As if anyone gives a damn what an Austrian MEP thinks – what we want is facts

Published: October 29, 2013 at 6:38pm

Austrian

Ivan Camilleri at Times of Malta – he who didn’t vote in the last general election because he wanted the Nationalist Party to lose (he said so himself, to me) – has seen fit to quiz an Austrian MEP visiting Malta (for heaven’s sake, an MEP?) about how the Austrian ‘citizenship scheme’ compares to Malta’s.

When I see this kind of journalism, I just want to lie down with a cold compress on my forehead and watch something distracting like Downton Abbey (Eastenders with posh people).

Somebody please tell that man that facts about laws are something that should be obtained by the journalist himself. You get the facts on the Austria scheme, you get the facts on the Maltese scheme, and you compare them. You don’t go up to a ruddy MEP and say ‘Please compare the two schemes for me.’ That would constitute an opinion by an MEP – it would not be a factual assessment.

In any case, Camilleri knows very well that there is no comparison between the two at all – presumably he has read the exhaustive Reuters report, published in 2012, about what Austria does and what Henley & Partners claims Austria does. In any case, if he really must interview some people of his own, the proper person is the Austrian ambassador to Malta – OBVIOUSLY – and not a visiting Austrian MEP.

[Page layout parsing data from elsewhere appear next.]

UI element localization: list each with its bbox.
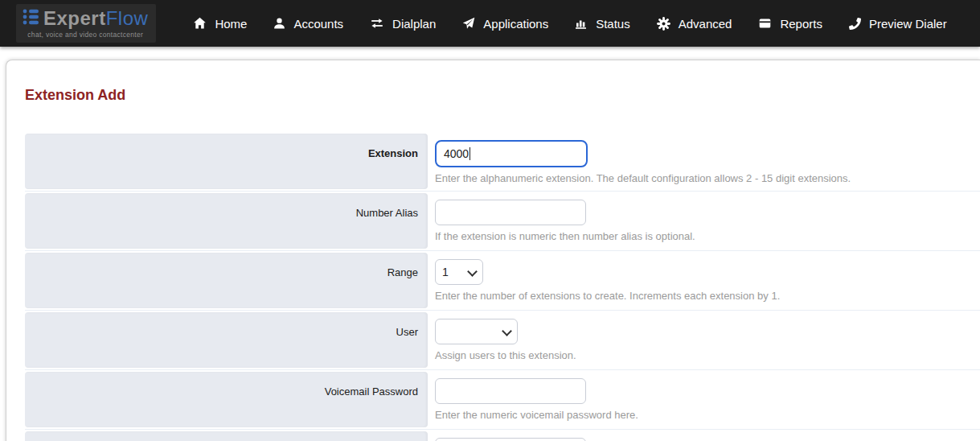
form-row-range: Range 1 Enter the number of extensions t… [25,251,980,311]
field-cell: Assign users to this extension. [428,311,980,369]
nav-item-label: Preview Dialer [869,17,947,31]
brand-tagline: chat, voice and video contactcenter [27,31,143,39]
phone-icon [849,18,861,30]
nav-menu: Home Accounts Dialplan Applications [193,17,951,31]
field-cell: Enter the numeric voicemail password her… [428,370,980,429]
list-dots-icon [23,7,39,30]
nav-item-applications[interactable]: Applications [462,17,548,31]
brand-logo[interactable]: ExpertFlow chat, voice and video contact… [16,4,156,43]
form-row-user: User Assign users to this extension. [25,311,980,370]
field-cell: 1 Enter the number of extensions to crea… [428,251,980,310]
field-cell [428,430,980,441]
field-cell: 4000 Enter the alphanumeric extension. T… [428,132,980,191]
range-help-text: Enter the number of extensions to create… [435,290,980,302]
form-row-account-code: Account Code [25,430,980,441]
user-help-text: Assign users to this extension. [435,349,980,361]
transfer-arrows-icon [370,17,384,30]
bar-chart-icon [575,17,588,30]
nav-item-label: Advanced [679,17,732,31]
field-cell: If the extension is numeric then number … [428,192,980,250]
nav-item-dialplan[interactable]: Dialplan [370,17,436,31]
nav-item-label: Dialplan [392,17,436,31]
range-label: Range [387,266,418,278]
report-window-icon [758,17,772,30]
user-select-wrap [435,319,518,344]
nav-item-label: Accounts [293,17,343,31]
page-title: Extension Add [25,87,980,104]
nav-item-status[interactable]: Status [575,17,630,31]
range-select-wrap: 1 [435,259,483,285]
number-alias-input[interactable] [435,200,586,225]
extension-input[interactable]: 4000 [435,140,588,167]
field-label-cell: User [25,312,428,368]
number-alias-label: Number Alias [356,207,418,219]
nav-item-advanced[interactable]: Advanced [657,17,732,31]
field-label-cell: Extension [25,134,428,189]
nav-item-accounts[interactable]: Accounts [273,17,343,31]
paper-plane-icon [462,17,475,30]
home-icon [193,17,207,30]
range-select[interactable]: 1 [435,259,483,285]
extension-label: Extension [368,147,418,159]
nav-item-label: Home [215,17,247,31]
field-label-cell: Voicemail Password [25,372,428,427]
form-row-voicemail-password: Voicemail Password Enter the numeric voi… [25,370,980,430]
number-alias-help-text: If the extension is numeric then number … [435,230,980,242]
brand-expert: Expert [43,7,106,29]
extension-input-value: 4000 [444,147,469,160]
nav-item-label: Reports [780,17,822,31]
gear-icon [657,17,670,31]
form-row-number-alias: Number Alias If the extension is numeric… [25,192,980,251]
user-label: User [396,326,418,338]
nav-item-preview-dialer[interactable]: Preview Dialer [849,17,947,31]
top-navbar: ExpertFlow chat, voice and video contact… [0,0,980,47]
voicemail-password-help-text: Enter the numeric voicemail password her… [435,409,980,421]
nav-item-reports[interactable]: Reports [758,17,822,31]
content-panel: Extension Add Extension 4000 Enter the a… [6,60,980,441]
extension-help-text: Enter the alphanumeric extension. The de… [435,172,980,184]
field-label-cell: Account Code [25,431,428,441]
voicemail-password-input[interactable] [435,378,586,404]
user-select[interactable] [435,319,518,344]
field-label-cell: Range [25,253,428,308]
account-code-input[interactable] [435,438,586,441]
nav-item-label: Applications [483,17,548,31]
nav-item-label: Status [596,17,630,31]
voicemail-password-label: Voicemail Password [325,385,418,398]
user-icon [273,17,285,30]
brand-flow: Flow [106,7,149,29]
form-row-extension: Extension 4000 Enter the alphanumeric ex… [25,132,980,192]
field-label-cell: Number Alias [25,193,428,249]
extension-add-form: Extension 4000 Enter the alphanumeric ex… [25,132,980,441]
text-caret [469,147,470,160]
nav-item-home[interactable]: Home [193,17,247,31]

I mean, just look at this:

Asked by timesofmalta.com to state whether the proposed Maltese scheme was similar to the one introduced in Austria some years ago and which is tied to the granting of citizenship through investment, the Austrian MEP adamantly refused to comment stating that this subject did not form part of his mission in Malta.




11 Comments Comment

  1. AE says:

    Ivan, stop being lazy. You have already shown you are a brat by behaving the way you did in the last election.

    Now get over yourself and try and redeem yourself by doing some real journalistic work. The country is in dire need of good journalists. You can be a better journalist (and man, for that matter).

    [Daphne – Brat? I’d drop the ‘b’.]

  2. Alexander Ball says:

    I was buying bread this morning.

    It has been reported that ‘I adamantly refused to comment on the hairdo of the check-out girl’.

    • H.P. Baxxter says:

      I hope you’re enjoying this voyage of discovery of the depths of stupidity of the Maltese.

      Get this, a few weeks ago, John ‘Switcher’ Bundy “ruled out” ever going back to Net TV.

      A few weeks ago, I ruled out posing for a Victoria’s Secret photoshoot.

  3. Min Jaf says:

    In other words, the Austrian MEP very likely has absolutely no clue about the Austrian scheme, and much less so about the one being introduced by Malta.

  4. Min Jaf says:

    That should read “In other words…”

  5. canon says:

    We had Maltese MEPs who didn’t know what Objective One Status is. I don’t remember any headlines in the Times in this regard.

  6. Mark Busuttil says:

    Have they given his wife the post she moaned about?

  7. Lloyd Christmas says:

    Camillieri should have gone for the “G’day, mate, get together later and throw a few shrimp on the barbie” line.

  8. Richard Borg says:

    I love Downton Abbey!

  9. Bonduelle says:

    It seems a bit strange to me that the media carefully warn about and label any content that involves sex, violence or strong language — but there’s no similar labeling system for, say, sloppy journalism or journalists. Readers deserve better that this.

  10. Antoine Vella says:

    The fact that the MEP refused to comment makes the ‘news item’ even more banal.